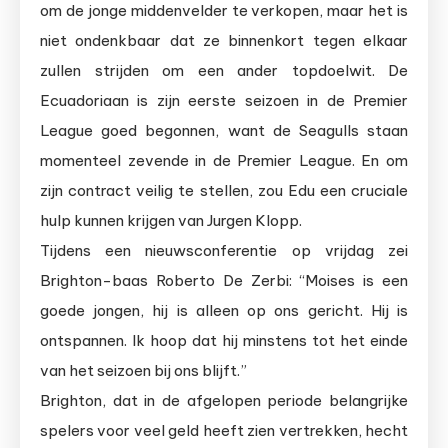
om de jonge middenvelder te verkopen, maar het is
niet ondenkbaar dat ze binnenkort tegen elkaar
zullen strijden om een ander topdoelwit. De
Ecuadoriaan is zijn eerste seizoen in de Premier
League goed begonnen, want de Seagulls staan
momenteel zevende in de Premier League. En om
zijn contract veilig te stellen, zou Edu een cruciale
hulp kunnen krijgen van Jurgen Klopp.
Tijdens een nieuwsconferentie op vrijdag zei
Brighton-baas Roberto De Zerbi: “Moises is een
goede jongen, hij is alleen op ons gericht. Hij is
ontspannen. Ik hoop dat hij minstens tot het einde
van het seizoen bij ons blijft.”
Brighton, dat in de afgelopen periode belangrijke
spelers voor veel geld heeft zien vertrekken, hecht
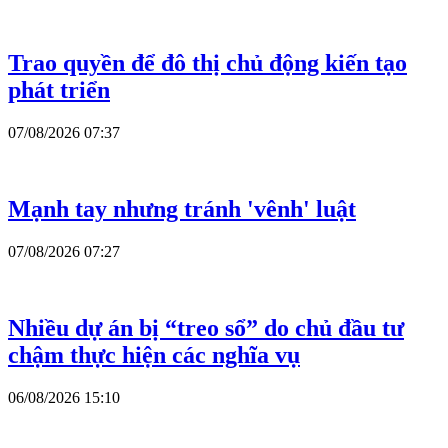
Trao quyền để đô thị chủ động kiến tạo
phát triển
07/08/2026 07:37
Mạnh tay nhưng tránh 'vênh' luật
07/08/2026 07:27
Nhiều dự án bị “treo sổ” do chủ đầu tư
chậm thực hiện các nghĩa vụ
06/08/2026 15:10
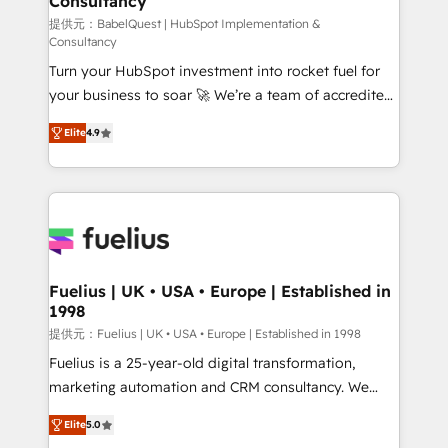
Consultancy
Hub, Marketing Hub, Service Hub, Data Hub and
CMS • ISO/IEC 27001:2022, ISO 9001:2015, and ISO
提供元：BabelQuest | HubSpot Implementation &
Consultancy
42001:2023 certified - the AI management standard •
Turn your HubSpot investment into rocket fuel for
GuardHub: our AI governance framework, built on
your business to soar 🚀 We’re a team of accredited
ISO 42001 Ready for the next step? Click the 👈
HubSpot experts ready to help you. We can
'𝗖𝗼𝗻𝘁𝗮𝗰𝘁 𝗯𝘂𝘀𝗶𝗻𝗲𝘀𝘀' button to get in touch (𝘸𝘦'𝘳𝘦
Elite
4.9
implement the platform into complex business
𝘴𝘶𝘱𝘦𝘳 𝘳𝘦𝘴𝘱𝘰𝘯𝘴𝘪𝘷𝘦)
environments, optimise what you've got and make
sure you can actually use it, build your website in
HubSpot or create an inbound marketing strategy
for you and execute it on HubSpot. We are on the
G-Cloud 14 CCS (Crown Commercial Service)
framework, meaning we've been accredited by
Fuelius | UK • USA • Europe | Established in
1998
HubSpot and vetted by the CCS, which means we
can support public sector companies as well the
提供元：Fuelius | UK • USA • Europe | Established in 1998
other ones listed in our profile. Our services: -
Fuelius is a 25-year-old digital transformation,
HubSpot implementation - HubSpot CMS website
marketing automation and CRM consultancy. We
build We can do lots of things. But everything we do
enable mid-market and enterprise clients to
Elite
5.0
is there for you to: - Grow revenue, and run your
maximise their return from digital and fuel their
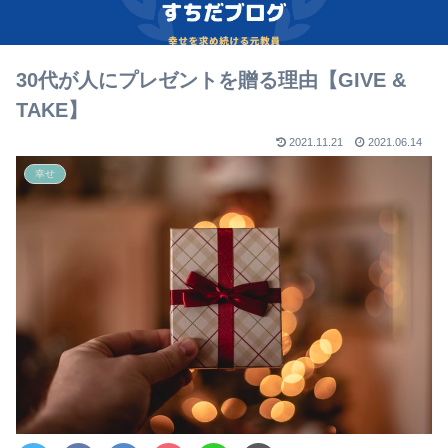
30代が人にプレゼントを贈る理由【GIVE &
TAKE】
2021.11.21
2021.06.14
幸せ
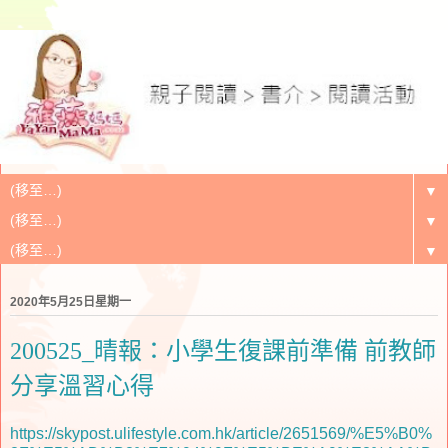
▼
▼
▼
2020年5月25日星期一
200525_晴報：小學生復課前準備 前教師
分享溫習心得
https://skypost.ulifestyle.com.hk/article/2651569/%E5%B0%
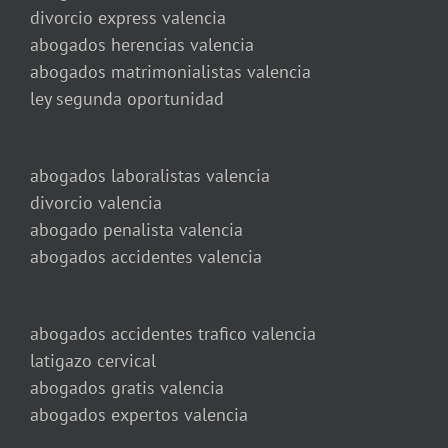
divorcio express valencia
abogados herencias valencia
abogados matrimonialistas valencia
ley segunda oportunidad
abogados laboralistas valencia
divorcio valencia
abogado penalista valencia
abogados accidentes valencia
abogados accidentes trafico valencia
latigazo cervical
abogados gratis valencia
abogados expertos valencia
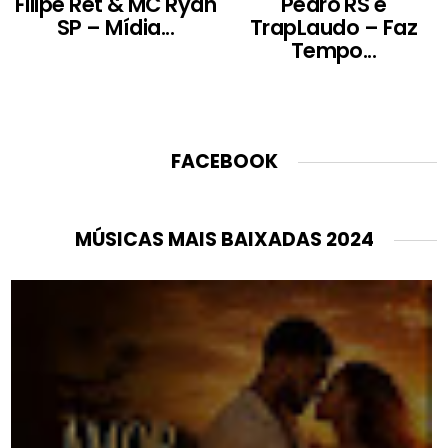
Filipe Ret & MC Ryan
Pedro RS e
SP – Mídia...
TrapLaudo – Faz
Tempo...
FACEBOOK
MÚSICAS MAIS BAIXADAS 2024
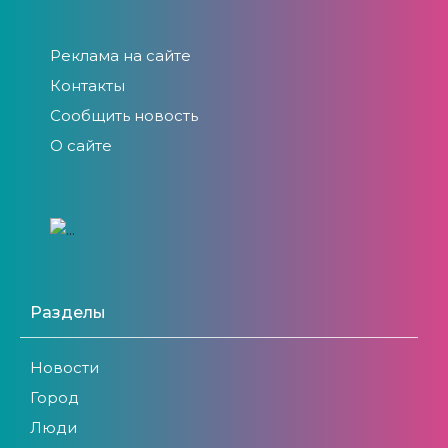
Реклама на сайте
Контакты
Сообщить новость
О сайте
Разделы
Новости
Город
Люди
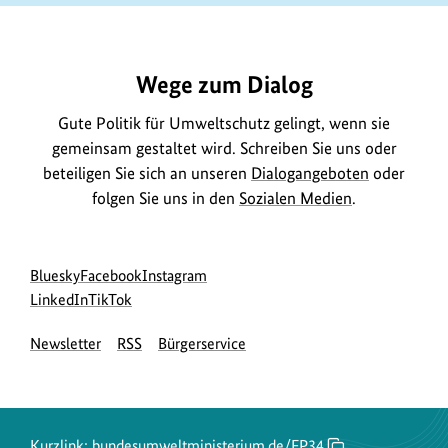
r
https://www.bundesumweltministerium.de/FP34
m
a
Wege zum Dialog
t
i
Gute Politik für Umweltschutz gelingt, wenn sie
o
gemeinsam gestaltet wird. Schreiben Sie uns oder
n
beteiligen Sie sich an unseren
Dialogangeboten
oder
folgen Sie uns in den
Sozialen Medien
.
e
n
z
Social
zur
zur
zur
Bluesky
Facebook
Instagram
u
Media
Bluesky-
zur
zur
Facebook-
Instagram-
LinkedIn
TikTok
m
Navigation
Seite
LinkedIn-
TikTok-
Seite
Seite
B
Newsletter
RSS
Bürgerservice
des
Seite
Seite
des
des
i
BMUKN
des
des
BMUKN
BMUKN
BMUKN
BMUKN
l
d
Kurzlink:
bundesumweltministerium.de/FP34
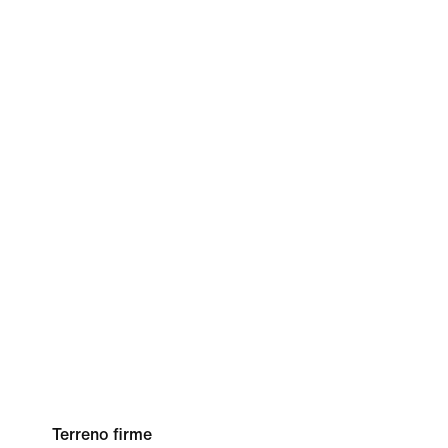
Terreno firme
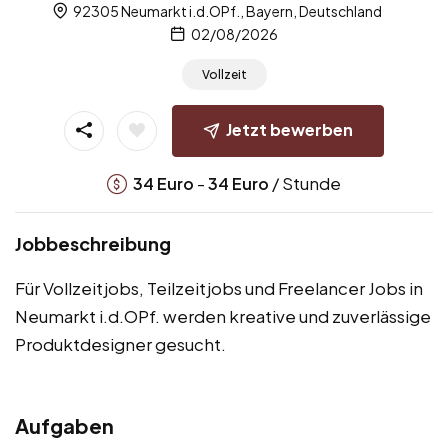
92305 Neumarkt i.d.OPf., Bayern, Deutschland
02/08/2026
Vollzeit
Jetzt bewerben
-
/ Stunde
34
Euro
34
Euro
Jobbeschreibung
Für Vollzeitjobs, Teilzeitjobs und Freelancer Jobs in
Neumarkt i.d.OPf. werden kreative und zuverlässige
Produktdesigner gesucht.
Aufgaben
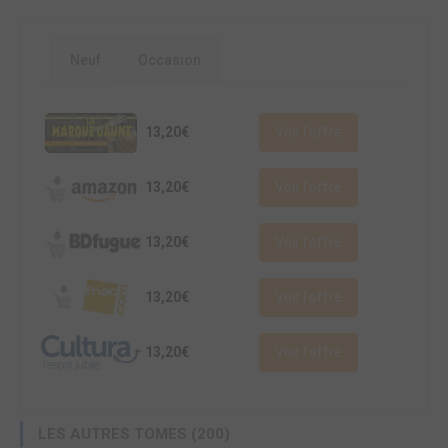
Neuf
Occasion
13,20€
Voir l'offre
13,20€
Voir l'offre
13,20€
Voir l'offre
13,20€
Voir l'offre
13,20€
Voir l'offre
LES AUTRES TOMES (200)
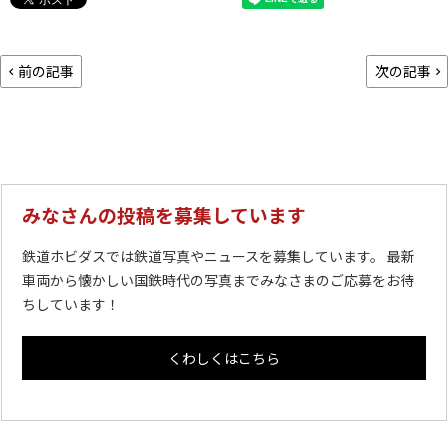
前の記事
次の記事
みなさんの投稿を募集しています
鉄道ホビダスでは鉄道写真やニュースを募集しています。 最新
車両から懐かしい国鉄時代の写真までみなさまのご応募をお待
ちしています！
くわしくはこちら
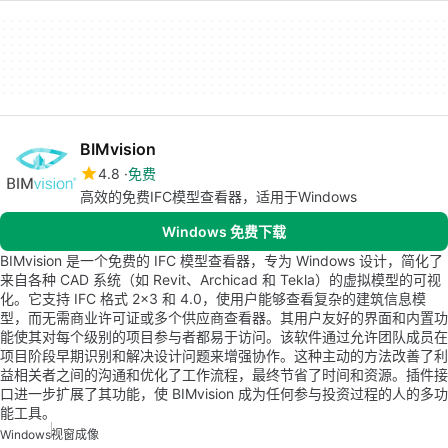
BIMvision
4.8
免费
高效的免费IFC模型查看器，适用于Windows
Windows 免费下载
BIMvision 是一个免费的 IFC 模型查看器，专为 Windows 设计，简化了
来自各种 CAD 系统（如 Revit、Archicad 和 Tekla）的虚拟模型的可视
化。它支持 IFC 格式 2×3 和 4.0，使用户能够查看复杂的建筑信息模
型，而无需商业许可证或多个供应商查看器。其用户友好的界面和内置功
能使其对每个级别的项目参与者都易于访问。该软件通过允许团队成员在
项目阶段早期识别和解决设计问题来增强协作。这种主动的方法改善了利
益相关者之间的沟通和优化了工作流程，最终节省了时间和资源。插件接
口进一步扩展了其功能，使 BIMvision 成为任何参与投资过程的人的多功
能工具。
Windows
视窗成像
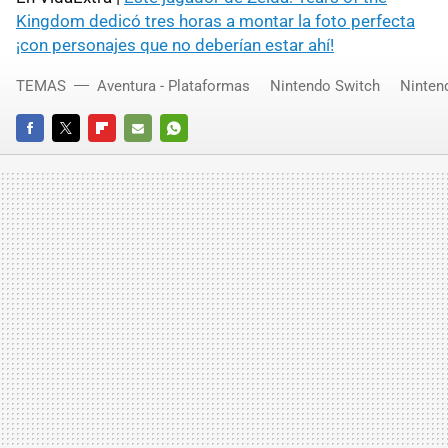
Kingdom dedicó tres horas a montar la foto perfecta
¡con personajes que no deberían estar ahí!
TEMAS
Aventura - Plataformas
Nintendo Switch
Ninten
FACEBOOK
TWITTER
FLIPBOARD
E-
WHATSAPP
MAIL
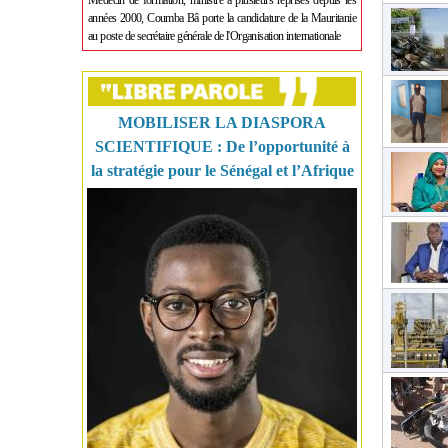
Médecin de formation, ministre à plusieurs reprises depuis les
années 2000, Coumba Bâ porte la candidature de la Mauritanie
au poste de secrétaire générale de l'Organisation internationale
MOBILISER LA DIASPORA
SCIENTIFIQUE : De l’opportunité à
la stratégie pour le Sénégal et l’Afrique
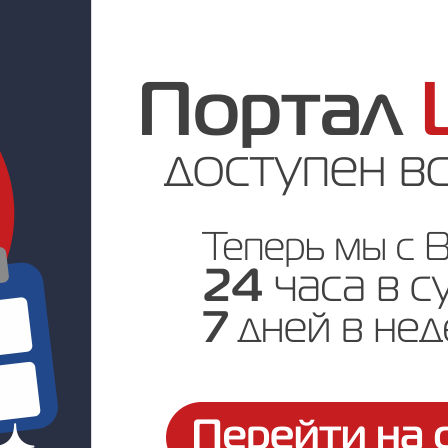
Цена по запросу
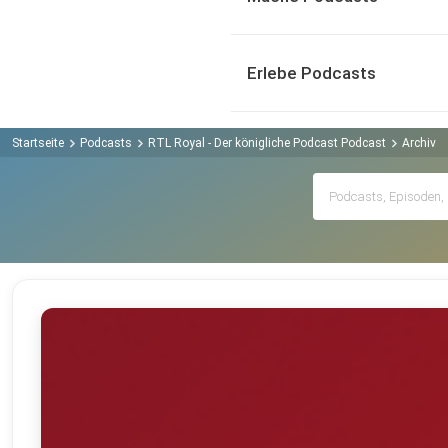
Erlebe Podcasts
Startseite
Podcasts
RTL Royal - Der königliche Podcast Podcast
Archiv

+---+

- Prompt
Across the data, find each line that has "framework" in it and copy that line.

- Response for this exercise
GuardHub: our AI governance framework, built on
framework, meaning we've been accredited by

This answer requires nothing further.